The lack of respect Brodeur got was shown in the last two Olympics. In 1998, Roy started for Canada and Brodeur was a backup. In 2002, Pat Quinn, the Canadian Olympic coach, started the Games with Curtis Joseph in goal instead of Brodeur. Only when Joseph was less than scintillating did Quinn see the light and install Brodeur, who won Canada it’s first gold medal in decades.
That Olympic gold finally started to turn things around for Brodeur. Winning his third Stanley Cup last spring finally started to convince people maybe it wasn’t all Devils’ defense that made him great.
And this year, with Hasek back, but injured for much of the year, and Roy retired, Brodeur, who won his first Vezina Trophy last year and will probably win his second this year, has finally inherited the distinction some say he should have been granted years ago –- the game’s best goalie.
So, just when he’s got the title, he now has to prove it he deserves it. He has to make up for the absence of Stevens and the Devils’ sporadic offense.
He has to win the Cup, by himself if necessary.

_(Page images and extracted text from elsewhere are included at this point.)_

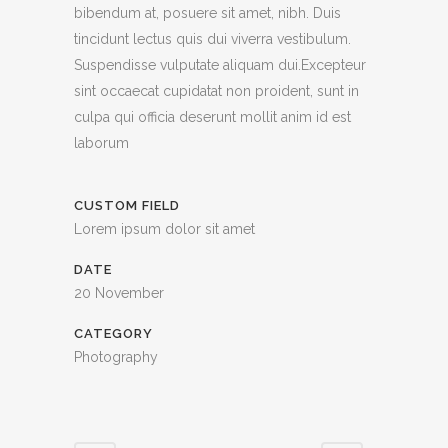
bibendum at, posuere sit amet, nibh. Duis
tincidunt lectus quis dui viverra vestibulum.
Suspendisse vulputate aliquam dui.Excepteur
sint occaecat cupidatat non proident, sunt in
culpa qui officia deserunt mollit anim id est
laborum
CUSTOM FIELD
Lorem ipsum dolor sit amet
DATE
20 November
CATEGORY
Photography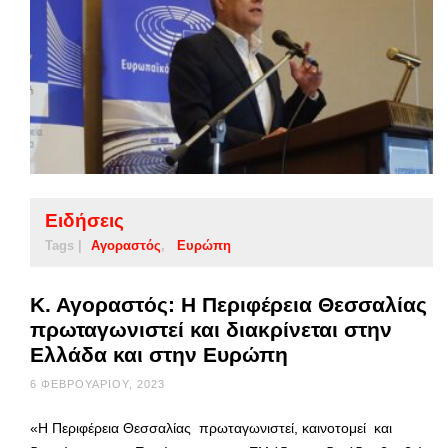
Ειδήσεις
Tags |
Αγοραστός
Ευρώπη
Κ. Αγοραστός: Η Περιφέρεια Θεσσαλίας
πρωταγωνιστεί και διακρίνεται στην
Ελλάδα και στην Ευρώπη
6 ΦΕΒΡΟΥΑΡΊΟΥ, 2023
«Η Περιφέρεια Θεσσαλίας πρωταγωνιστεί, καινοτομεί και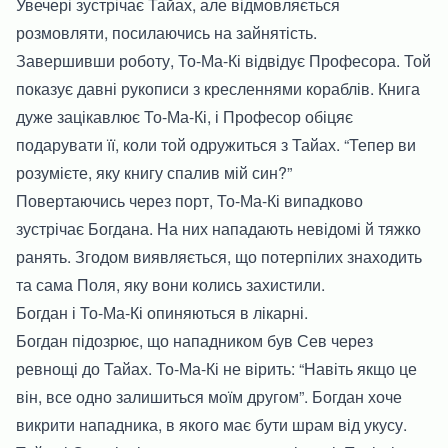
Увечері зустрічає Тайах, але відмовляється
розмовляти, посилаючись на зайнятість.
Завершивши роботу, То-Ма-Кі відвідує Професора. Той
показує давні рукописи з кресленнями кораблів. Книга
дуже зацікавлює То-Ма-Кі, і Професор обіцяє
подарувати її, коли той одружиться з Тайах. “Тепер ви
розумієте, яку книгу спалив мій син?”
Повертаючись через порт, То-Ма-Кі випадково
зустрічає Богдана. На них нападають невідомі й тяжко
ранять. Згодом виявляється, що потерпілих знаходить
та сама Поля, яку вони колись захистили.
Богдан і То-Ма-Кі опиняються в лікарні.
Богдан підозрює, що нападником був Сев через
ревнощі до Тайах. То-Ма-Кі не вірить: “Навіть якщо це
він, все одно залишиться моїм другом”. Богдан хоче
викрити нападника, в якого має бути шрам від укусу.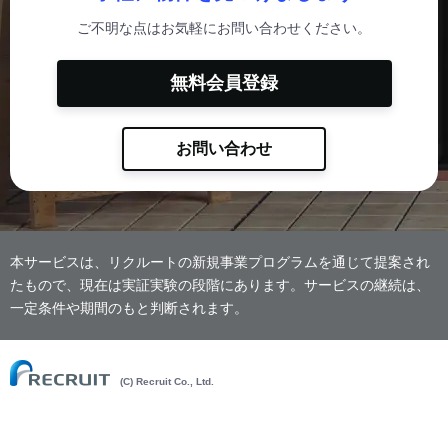
ご不明な点はお気軽にお問い合わせください。
無料会員登録
お問い合わせ
本サービスは、リクルートの新規事業プログラムを通じて提案され
たもので、現在は実証実験の段階にあります。サービスの継続は、
一定条件や期間のもと判断されます。
(C) Recruit Co., Ltd.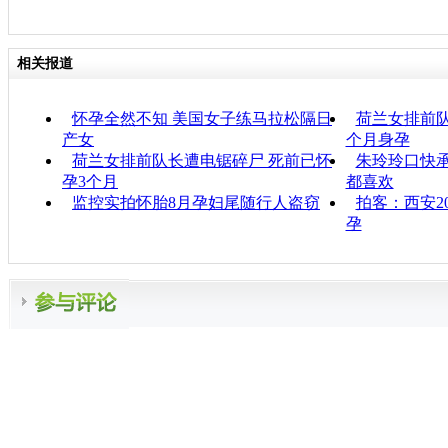
相关报道
怀孕全然不知 美国女子练马拉松隔日
荷兰女排前队
产女
个月身孕
荷兰女排前队长遭电锯碎尸 死前已怀
朱玲玲口快承
孕3个月
都喜欢
监控实拍怀胎8月孕妇尾随行人盗窃
拍客：西安2
孕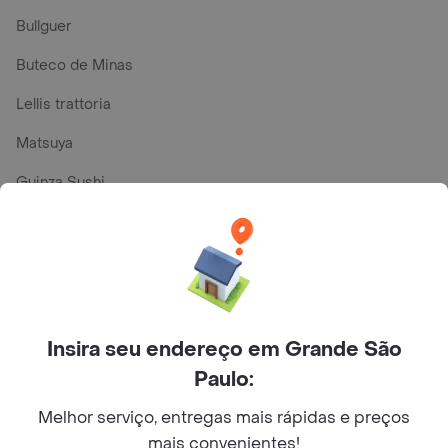
Bullguer
Buteco de Minas
Lellis trattoria
Matsuya
Guinza Sushi
China Pinheiros
Top Marcas e Cadeias de Restaurantes
Insira seu endereço em Grande São
Encontre-nos nestes países
Paulo:
Melhor serviço, entregas mais rápidas e preços
mais convenientes!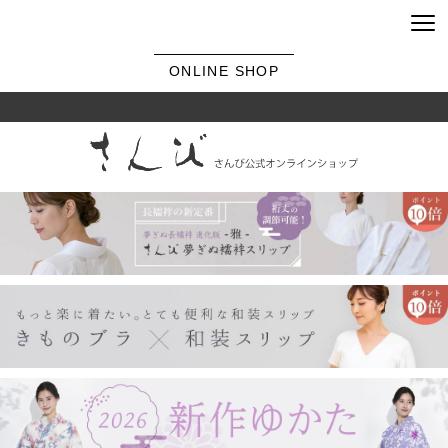
ONLINE SHOP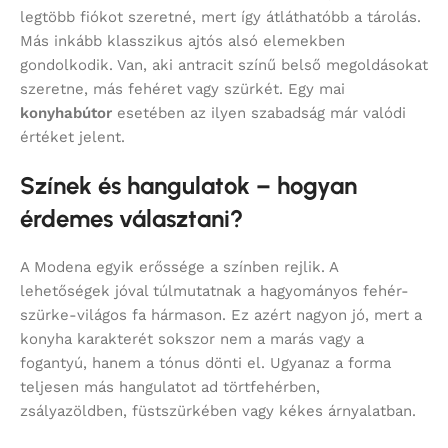
legtöbb fiókot szeretné, mert így átláthatóbb a tárolás.
Más inkább klasszikus ajtós alsó elemekben
gondolkodik. Van, aki antracit színű belső megoldásokat
szeretne, más fehéret vagy szürkét. Egy mai
konyhabútor
esetében az ilyen szabadság már valódi
értéket jelent.
Színek és hangulatok – hogyan
érdemes választani?
A Modena egyik erőssége a színben rejlik. A
lehetőségek jóval túlmutatnak a hagyományos fehér-
szürke-világos fa hármason. Ez azért nagyon jó, mert a
konyha karakterét sokszor nem a marás vagy a
fogantyú, hanem a tónus dönti el. Ugyanaz a forma
teljesen más hangulatot ad törtfehérben,
zsályazöldben, füstszürkében vagy kékes árnyalatban.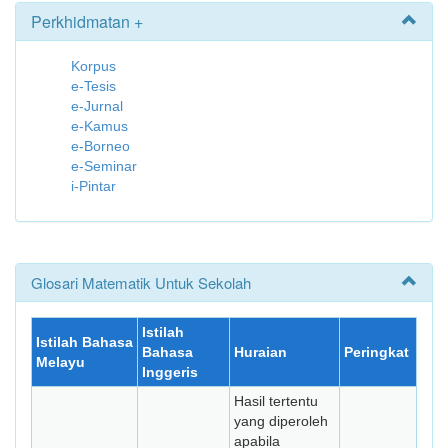
Perkhidmatan +
Korpus
e-Tesis
e-Jurnal
e-Kamus
e-Borneo
e-Seminar
i-Pintar
Glosari Matematik Untuk Sekolah
Istilah
Istilah Bahasa
Bahasa
Huraian
Peringkat
Melayu
Inggeris
Hasil tertentu
yang diperoleh
apabila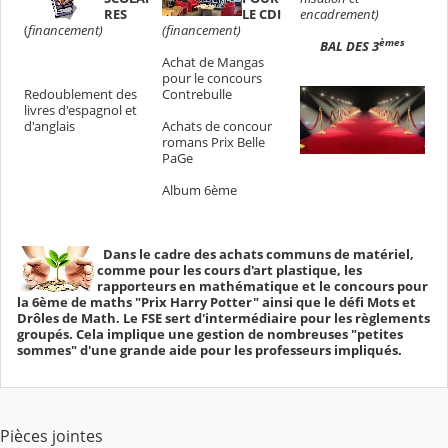
RES
LE CDI
encadrement)
(
financement)
(financement)
èmes
BAL DES 3
Achat de Mangas
pour le concours
Redoublement des
Contrebulle
livres d'espagnol et
d'anglais
Achats de concour
romans Prix Belle
PaGe
Album 6ème
Dans le cadre des achats communs de matériel,
comme pour les cours d'art plastique, les
rapporteurs en mathématique et le concours pour
la 6ème de maths "Prix Harry Potter" ainsi que le défi Mots et
Drôles de Math. Le FSE sert d'intermédiaire pour les règlements
groupés. Cela implique une gestion de nombreuses "petites
sommes" d'une grande aide pour les professeurs impliqués.
Pièces jointes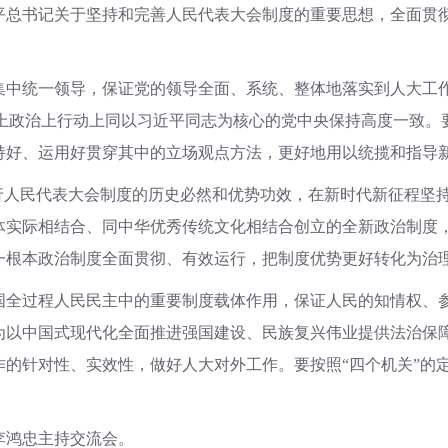
平总书记关于坚持和完善人民代表大会制度的重要思想，全面贯
中统一领导，保证党的领导全面、系统、整体地落实到人大工作
思想上政治上行动上同以习近平同志为核心的党中央保持高度一致
持好、运用好贯穿其中的立场观点方法，更好地用以统揽和指导
实行人民代表大会制度的历史必然和优势功效，在新时代新征程坚
体实际相结合、同中华优秀传统文化相结合创立的全新政治制度
一根本政治制度全面贯彻、有效运行，把制度优势更好转化为治
国全过程人民民主中的重要制度载体作用，保证人民的知情权、
为以中国式现代化全面推进强国建设、民族复兴伟业提供法治保
的针对性、实效性，做好人大对外工作。要按照“四个机关”的
李鸿忠主持交流会。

At least that’s what some people think. They’re the ones who think Brodeur, who has gotten to 400 wins at a younger age than anyone in the history of the game, isn’t as good a goalie as he says he is. They’re the ones who think the only reason he has done anything is because he plays behind the best defensive team of his generation.
The people who say this most frequently are fans of the Rangers, who still think their guy, Mike Richter, was better than Brodeur or anyone.
Part of the problem is style. Richter and Hasek were reflex goalies, guys who didn’t always play the angles perfectly and were dangerous to themselves when they tried to handle the puck, but who flopped and sprawled in the goal, stopping pucks with lightning flashes of gloves, stick, and skates.
Brodeur’s problem is that he has always made it look a lot easier than guys like Richter and Hasek did. And he made it seem far less stressful than just about everyone else, including Roy, who was always talking to his goal posts and twitching his neck and otherwise acting as if he could explode in front of you on the ice at any moment.
But those other goalies live in fear. Like left tackles in football, they are motivated by the terror of failure. It’s not about beating the other guys, it’s about not getting beaten by them. They have nightmares about giving up soft goals. And if playing goal weren’t so much fun, they wouldn’t do it.
Brodeur has no fear. To him, playing goal isn’t life and death, and giving up a goal isn’t a reason to jump off a bridge, or, at a minimum, to drink every bar in town dry, as many old-time goalies viewed it.
He’s motivated by the thrill of stopping the other guys, not the fear of being beaten. Wins, he’s always said, are the most important stat a goalie has, and he’s gotten 400 of them at a younger age than anyone in history.
Others may be better reflex goalies and better at flopping and butterflying. But no one plays the position better than Brodeur. One of the reasons he is so successful is because he’s rarely out of position. He takes away the net, kicks rebounds into the corners and away from the front of the goal, and handles the puck better than any goalie alive. His greatness is born in technique and hard work.
In his 12 years, he’s already in the top 10 in career wins, playoff wins, playoff shutouts, regular season shutouts, and goals-against average. If he plays another seven years –- not unreasonable for a 31-year-old who shows no signs of slowing down, he’ll go out as the career leader in wins and shutouts. Three more shutouts in the playoffs will make him the all-time leader, and the only record that will be hard to get at is Patrick Roy’s 151 playoff wins, 68 more than Brodeur has.
But it’s not impossible. But to do it, he’s got to keep wining, and this year he has to do it without Stevens. This year, he has to prove that he really is what his statistics say he is -- the best in the game.